# TRY IT:
From the line containing "Wrap output in" down to the last line of the material, return those lines verbatim and only those.

# EXCERPTED DATA:
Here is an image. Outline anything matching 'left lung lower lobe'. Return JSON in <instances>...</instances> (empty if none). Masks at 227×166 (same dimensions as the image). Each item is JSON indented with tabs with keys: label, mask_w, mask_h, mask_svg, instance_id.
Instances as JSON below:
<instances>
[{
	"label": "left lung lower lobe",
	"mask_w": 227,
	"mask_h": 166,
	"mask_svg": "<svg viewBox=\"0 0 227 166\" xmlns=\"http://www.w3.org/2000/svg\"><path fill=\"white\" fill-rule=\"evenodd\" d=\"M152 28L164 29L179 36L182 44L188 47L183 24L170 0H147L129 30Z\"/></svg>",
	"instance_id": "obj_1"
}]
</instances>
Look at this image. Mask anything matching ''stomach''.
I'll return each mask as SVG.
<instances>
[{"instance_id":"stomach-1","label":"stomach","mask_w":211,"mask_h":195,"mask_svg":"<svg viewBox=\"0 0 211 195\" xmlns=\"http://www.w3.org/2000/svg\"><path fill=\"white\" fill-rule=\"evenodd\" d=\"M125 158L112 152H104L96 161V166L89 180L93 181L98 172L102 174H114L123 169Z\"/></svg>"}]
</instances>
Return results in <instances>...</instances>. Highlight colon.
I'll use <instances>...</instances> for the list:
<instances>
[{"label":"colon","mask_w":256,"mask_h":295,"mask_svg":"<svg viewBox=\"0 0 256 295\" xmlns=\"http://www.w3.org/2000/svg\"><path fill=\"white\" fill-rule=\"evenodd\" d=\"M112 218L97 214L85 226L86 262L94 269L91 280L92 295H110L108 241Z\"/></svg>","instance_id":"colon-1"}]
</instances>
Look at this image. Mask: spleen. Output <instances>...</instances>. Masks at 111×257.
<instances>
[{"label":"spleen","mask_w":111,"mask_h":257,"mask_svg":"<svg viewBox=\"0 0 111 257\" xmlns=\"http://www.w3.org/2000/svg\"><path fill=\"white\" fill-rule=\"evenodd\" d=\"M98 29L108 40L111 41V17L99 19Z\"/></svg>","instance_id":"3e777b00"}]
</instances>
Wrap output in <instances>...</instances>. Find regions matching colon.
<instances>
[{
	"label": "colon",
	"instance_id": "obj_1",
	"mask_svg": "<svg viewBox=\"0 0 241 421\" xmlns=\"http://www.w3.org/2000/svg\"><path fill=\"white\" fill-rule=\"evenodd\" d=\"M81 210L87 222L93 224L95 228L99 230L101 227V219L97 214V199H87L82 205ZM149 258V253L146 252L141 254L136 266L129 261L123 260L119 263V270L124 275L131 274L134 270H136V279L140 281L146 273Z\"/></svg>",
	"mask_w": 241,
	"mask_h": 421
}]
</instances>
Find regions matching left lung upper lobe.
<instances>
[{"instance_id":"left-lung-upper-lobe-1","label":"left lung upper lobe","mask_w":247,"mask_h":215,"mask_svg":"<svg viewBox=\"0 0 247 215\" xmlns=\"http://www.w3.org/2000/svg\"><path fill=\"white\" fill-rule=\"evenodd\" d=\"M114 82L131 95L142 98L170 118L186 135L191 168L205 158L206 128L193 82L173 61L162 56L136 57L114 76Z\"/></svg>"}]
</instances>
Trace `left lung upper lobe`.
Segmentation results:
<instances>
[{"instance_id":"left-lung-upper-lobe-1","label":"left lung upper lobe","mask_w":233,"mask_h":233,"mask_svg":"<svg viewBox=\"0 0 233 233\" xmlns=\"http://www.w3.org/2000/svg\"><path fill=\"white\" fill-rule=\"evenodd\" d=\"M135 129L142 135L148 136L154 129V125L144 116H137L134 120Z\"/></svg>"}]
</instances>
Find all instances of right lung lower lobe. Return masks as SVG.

# WORKED SOLUTION:
Wrap output in <instances>...</instances>. Find regions matching colon.
<instances>
[{
	"label": "colon",
	"instance_id": "obj_1",
	"mask_svg": "<svg viewBox=\"0 0 241 421\" xmlns=\"http://www.w3.org/2000/svg\"><path fill=\"white\" fill-rule=\"evenodd\" d=\"M81 210L87 222L93 224L95 228L99 230L101 227V219L97 214V199H87L82 205ZM149 258V253L146 252L141 254L136 266L129 261L123 260L119 263V270L124 275L131 274L134 270H136V279L140 281L146 273Z\"/></svg>",
	"mask_w": 241,
	"mask_h": 421
}]
</instances>
Find regions matching left lung upper lobe.
<instances>
[{"instance_id":"left-lung-upper-lobe-1","label":"left lung upper lobe","mask_w":247,"mask_h":215,"mask_svg":"<svg viewBox=\"0 0 247 215\" xmlns=\"http://www.w3.org/2000/svg\"><path fill=\"white\" fill-rule=\"evenodd\" d=\"M114 82L131 95L142 98L170 118L186 135L191 168L205 158L206 128L193 82L173 61L162 56L136 57L114 76Z\"/></svg>"}]
</instances>
Trace `left lung upper lobe`.
Segmentation results:
<instances>
[{"instance_id":"left-lung-upper-lobe-1","label":"left lung upper lobe","mask_w":233,"mask_h":233,"mask_svg":"<svg viewBox=\"0 0 233 233\" xmlns=\"http://www.w3.org/2000/svg\"><path fill=\"white\" fill-rule=\"evenodd\" d=\"M135 129L142 135L148 136L154 129V125L144 116H137L134 120Z\"/></svg>"}]
</instances>
Find all instances of right lung lower lobe. Return masks as SVG.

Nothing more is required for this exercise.